Es ist zu begrüßen, dass SPD und Grüne aus ihrem neoliberalen Tiefschlaf zumindest teilweise erwacht sind. Hatten beide 2005 noch gar keine Mindesthonorare vorgesehen, fordern die Grünen nun ebenfalls 30 Euro – jedenfalls in ihrem aktuellen Antrag, in einem anderen, ebenfalls noch im parlamentarischen Verfahren befindlichen Antrag, der erst gut ein Jahr alt ist (Bundestagsdrucksache 17/7639) sind es nur 24 Euro! Die SPD liegt aktuell bei 26 Euro. Und was Grüne und SPD gerne unerwähnt lassen, ist, dass die eklatanten Schwächen des Integrationskurssystems von Rot-Grün zu verantworten sind. Das rot-grüne Integrationskurssystem führte wegen der unzureichenden Trägerpauschale zu sinkenden Honoraren der Lehrkräfte von unter 10, 12 oder 15 Euro. Und bereits vor dem Jahr 2005 wurde fachlich kritisiert, dass die damals unterschiedslos für alle geltenden 600 Stunden zur Erreichung des Sprachniveaus B1 des Gemeinsamen Europäischen Referenzrahmens völlig unzureichend waren. Bei aller Kritik am jetzigen Integrationskurssystem muss man deshalb eins feststellen: Was Rot-Grün 2005 zu verantworten hatte, war weitaus schlechter!

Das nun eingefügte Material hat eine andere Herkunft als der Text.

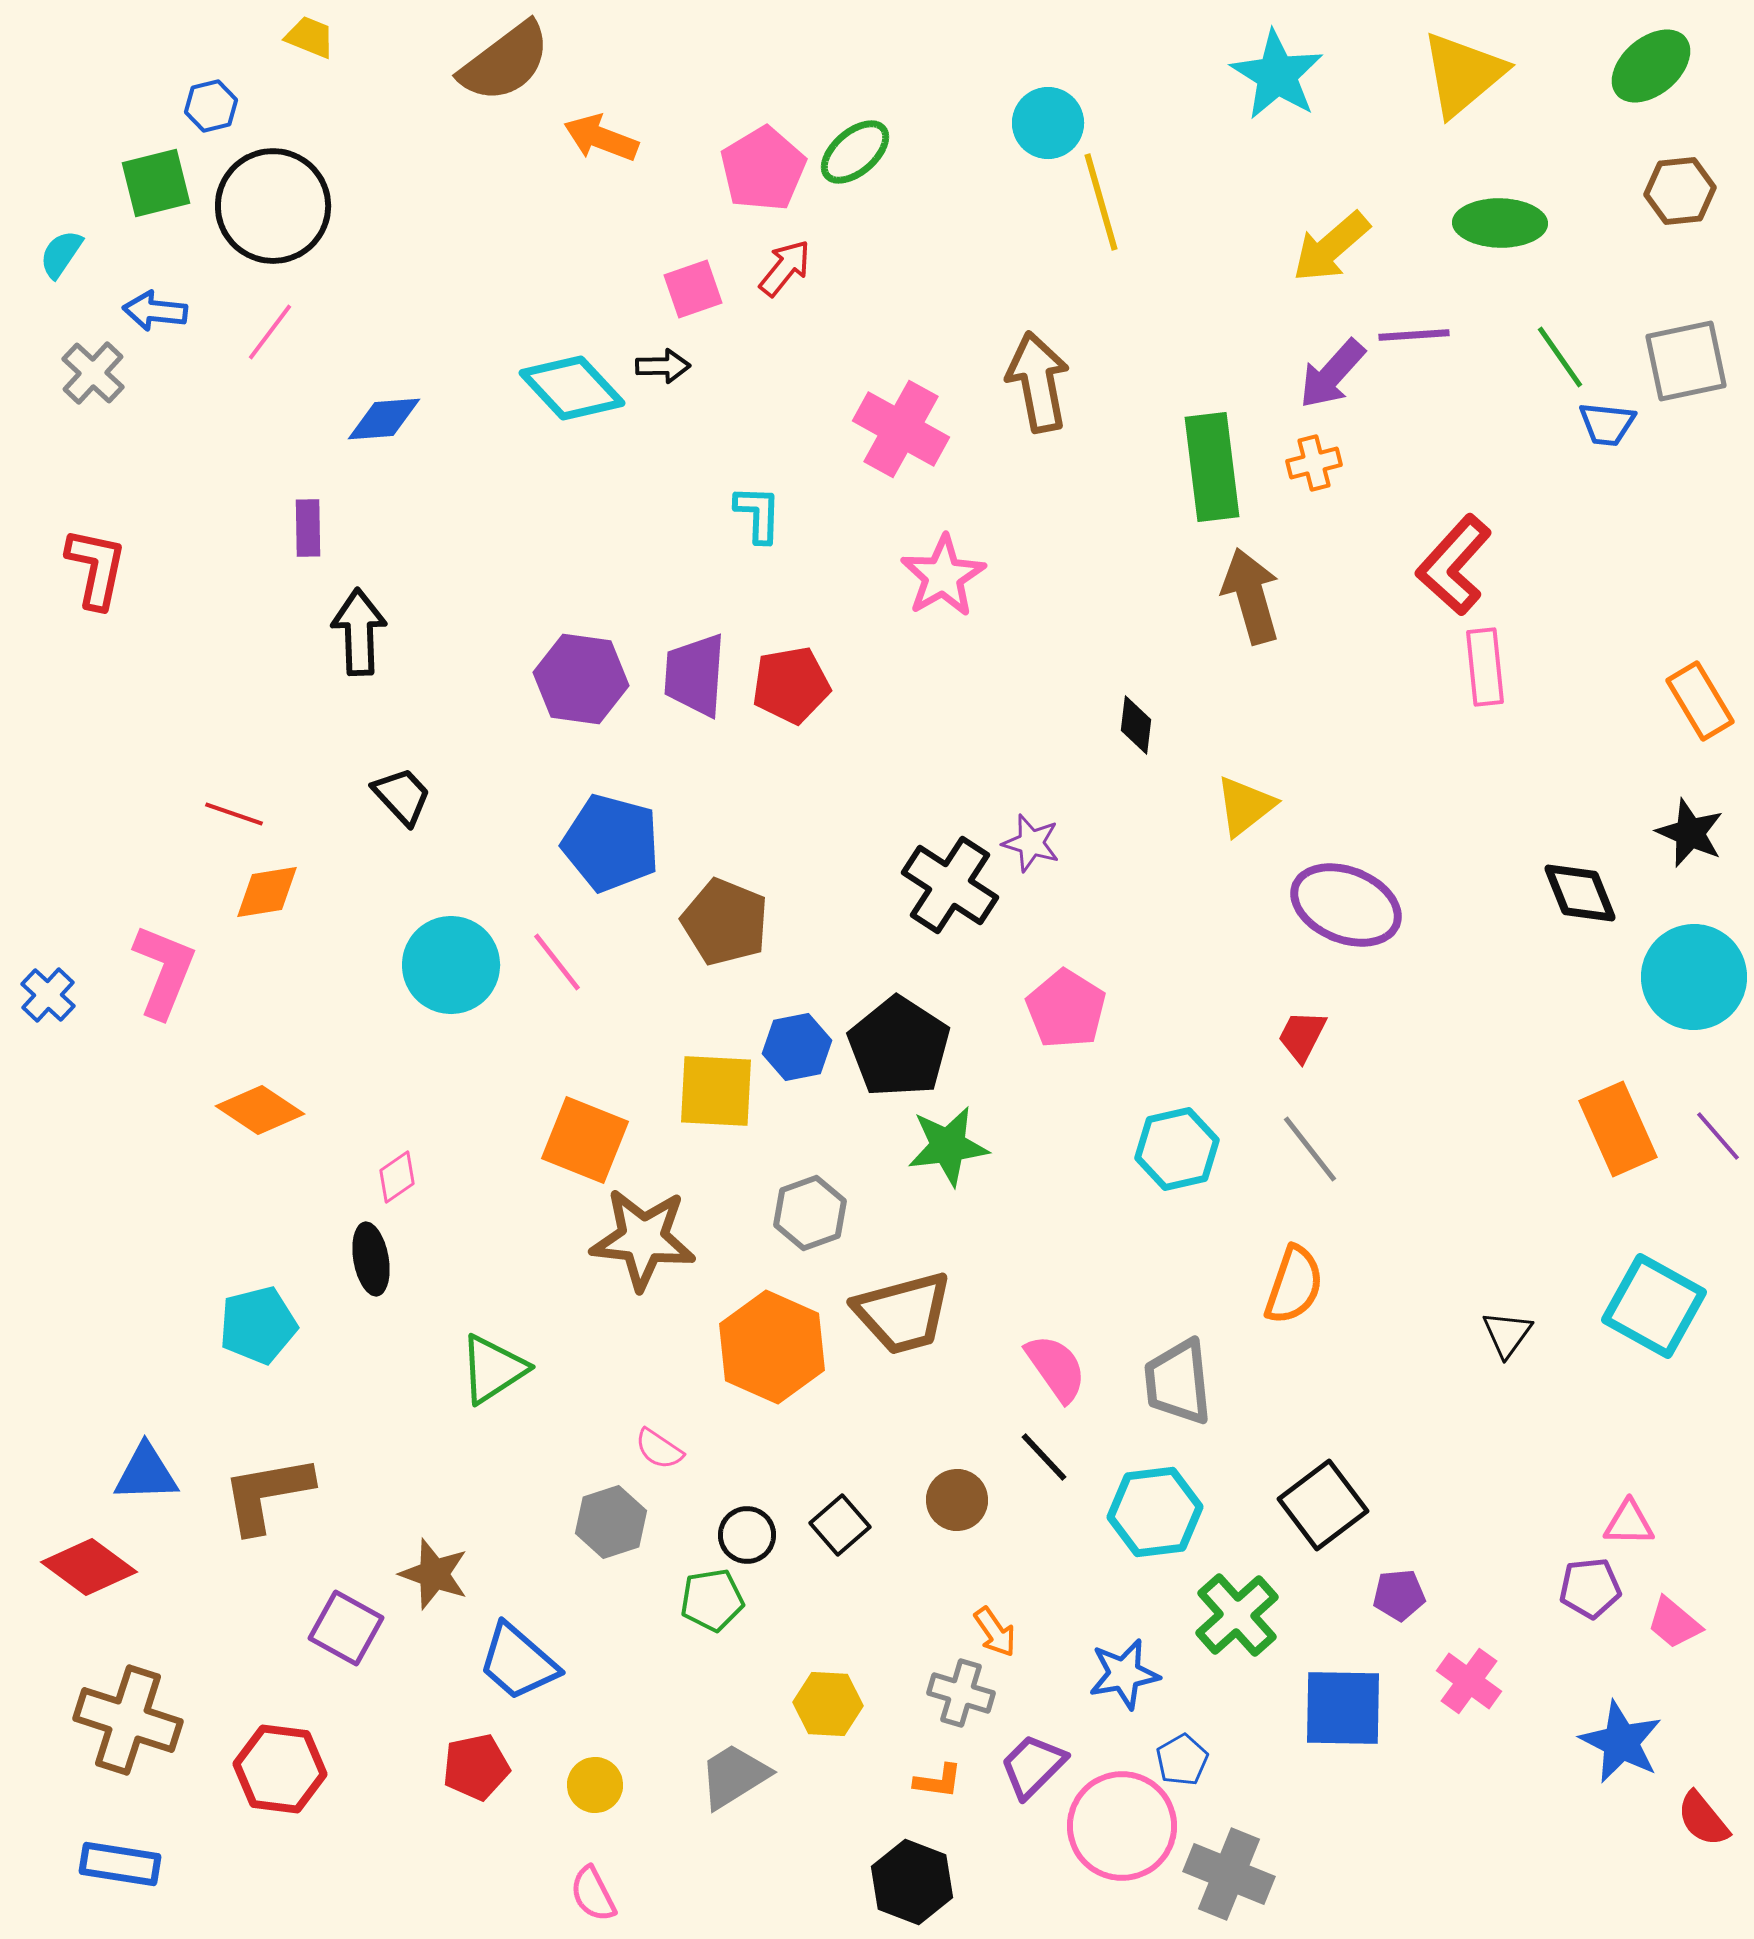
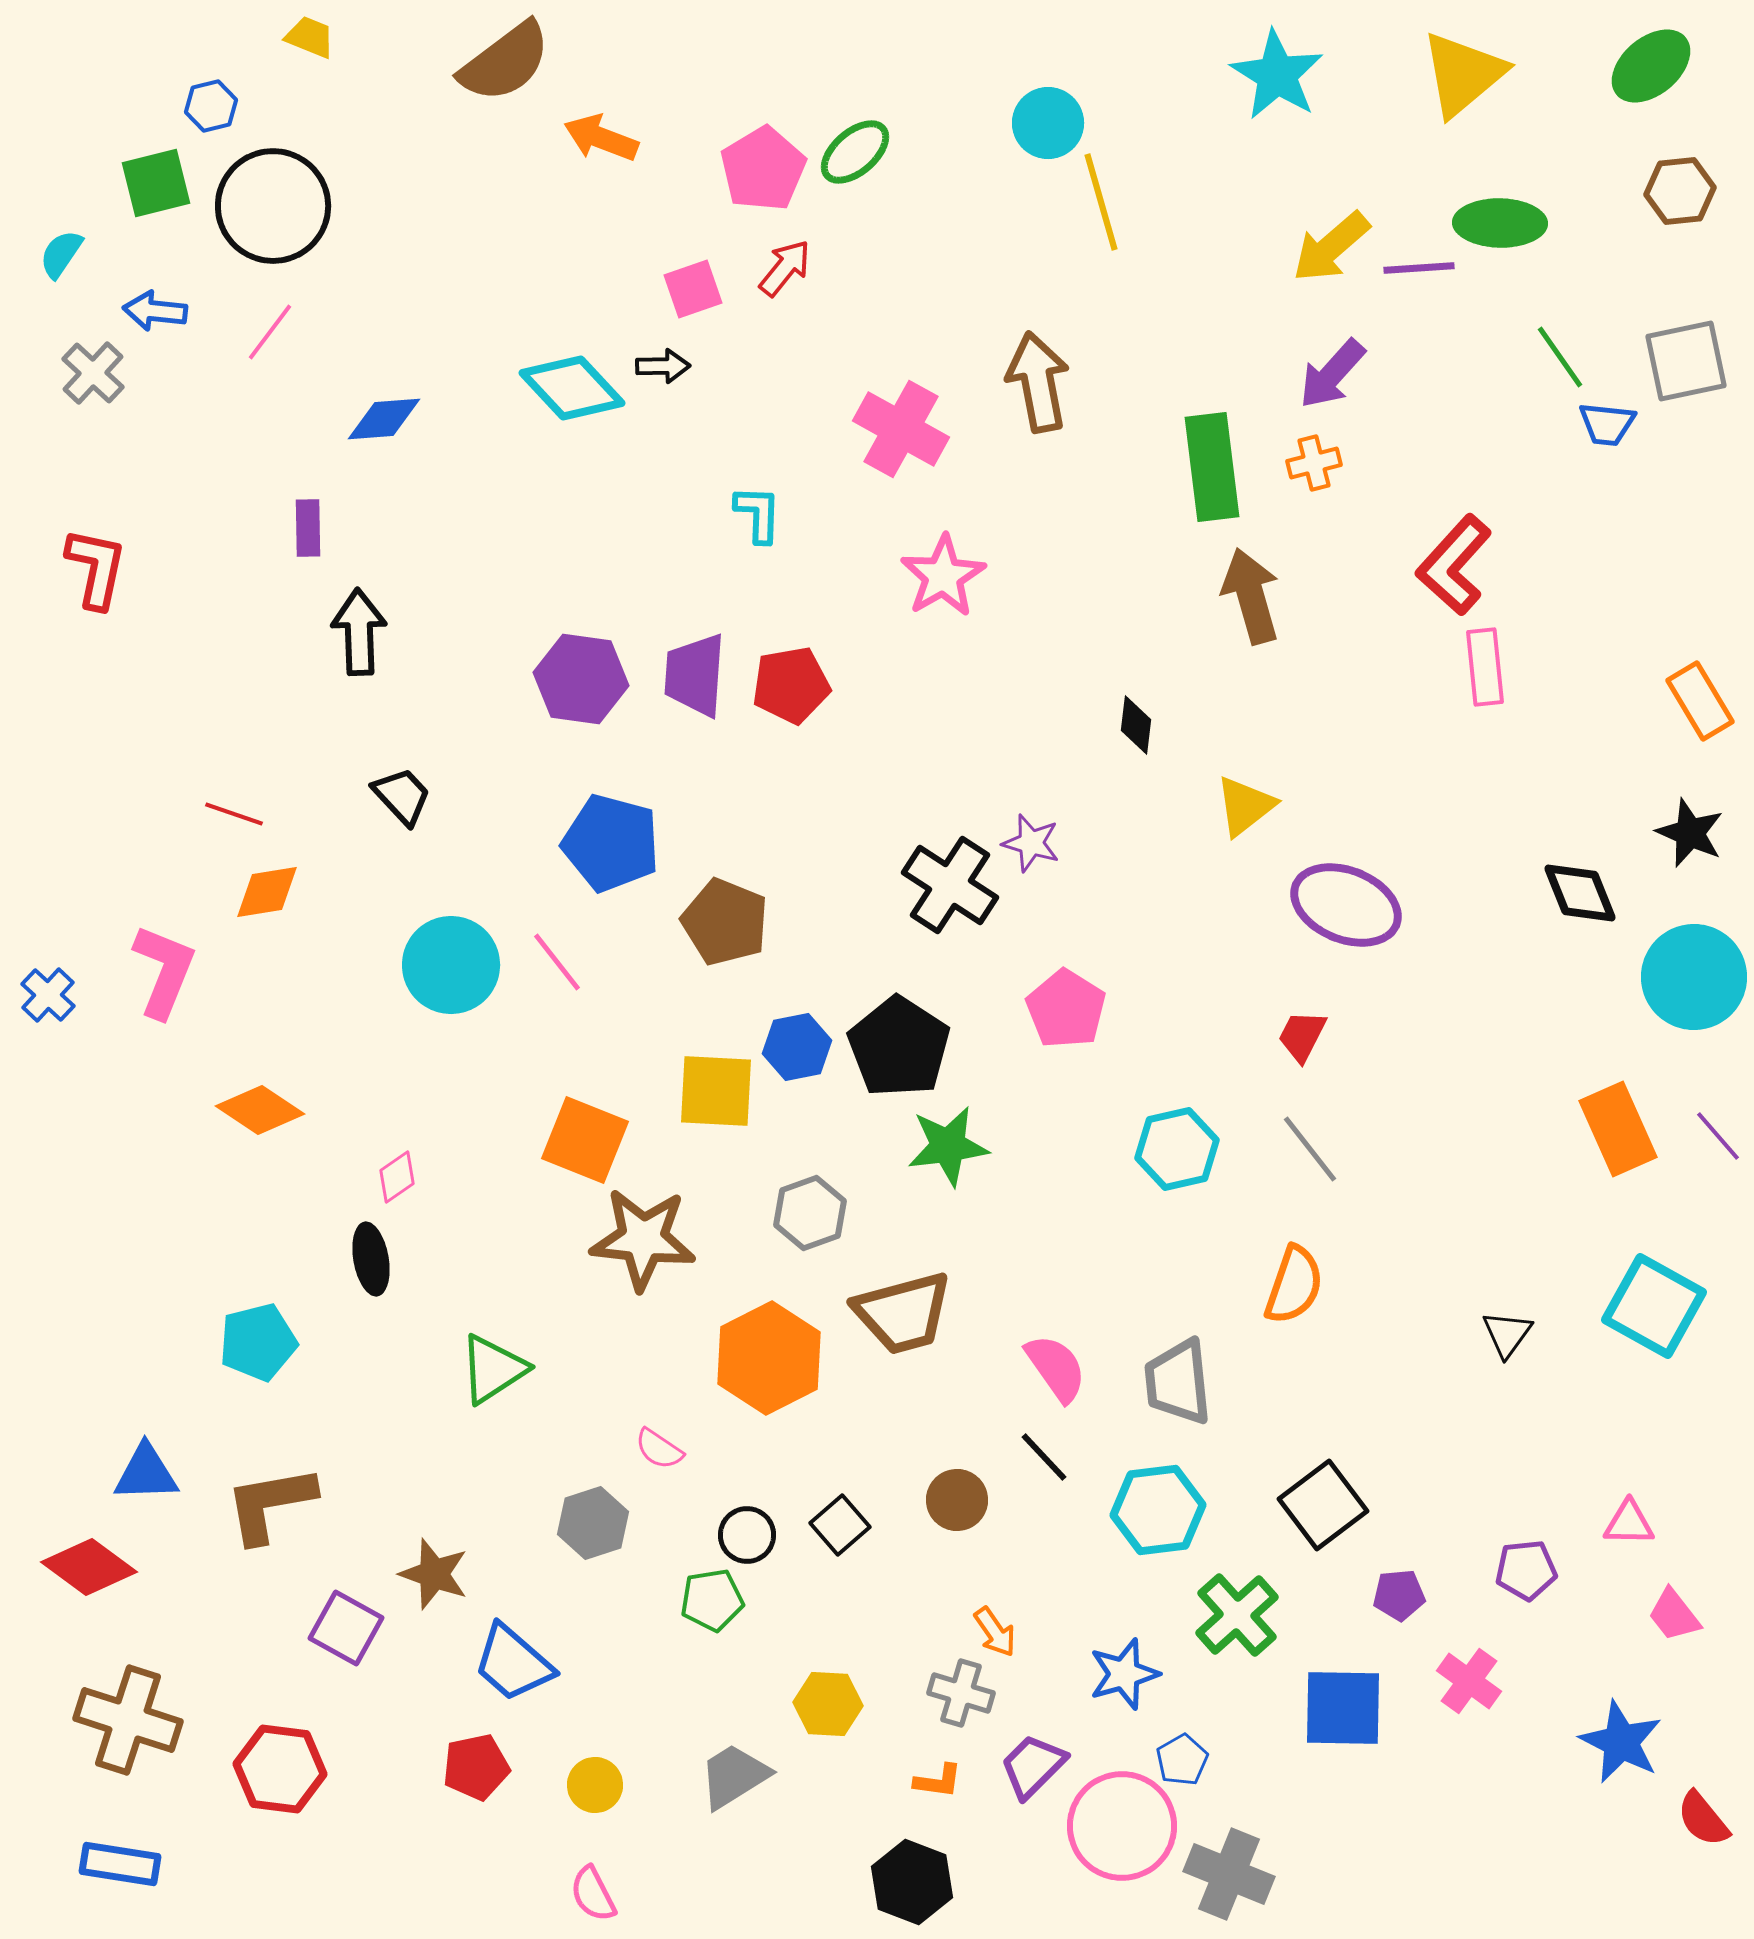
purple line at (1414, 335): moved 5 px right, 67 px up
cyan pentagon at (258, 1325): moved 17 px down
orange hexagon at (772, 1347): moved 3 px left, 11 px down; rotated 9 degrees clockwise
brown L-shape at (267, 1494): moved 3 px right, 10 px down
cyan hexagon at (1155, 1512): moved 3 px right, 2 px up
gray hexagon at (611, 1522): moved 18 px left, 1 px down
purple pentagon at (1590, 1588): moved 64 px left, 18 px up
pink trapezoid at (1674, 1623): moved 8 px up; rotated 12 degrees clockwise
blue trapezoid at (518, 1662): moved 5 px left, 1 px down
blue star at (1124, 1674): rotated 6 degrees counterclockwise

DIE LINKE strebt eine grundlegende Umgestaltung des Integrationskurssystems an. Im Rahmen der Haushaltsberatungen haben wir bislang auf Forderungen zu Mindest-Honoraren beschränkt. Wie ein grundlegend anderes Integrationskurssystem im Detail ausgestaltet werden müsste, dazu werden wir bald Vorschläge machen. Dabei könnte eine Möglichkeit sein, dass die Lehrkräfte als abhängig Beschäftigte im Sinne des § 7 SGB IV eingestuft und entsprechend nach Tarif bezahlen werden.

Die Linke will ein umfassendes und qualitativ hochwertiges Sprachkursangebot – ohne Zwangsandrohungen und aufenthaltsrechtliche Sanktionen. Wir setzen auf die Freiwilligkeit des Lernens und kritisieren die Instrumentalisierung des Spracherwerbs als ein Sanktionierungsmittel gegen vermeintlich „integrationsunwillige" Migrantinnen und Migranten. Auch viele Lehrkräfte lehnen diese Einbindung in ein immer mehr auf Zwang setzendes Integrationskurssystem ab. Und wir wollen eine Ausweitung des zugangsberechtigten Personenkreises, z.B. auf Asylsuchende und Flüchtlinge mit noch ungesichertem Aufenthaltsstatus.

Dies und anderes wollen wir gemeinsam mit Lehrkräften, Gewerkschaften sowie anderen Expertinnen und Experten schon bald diskutieren.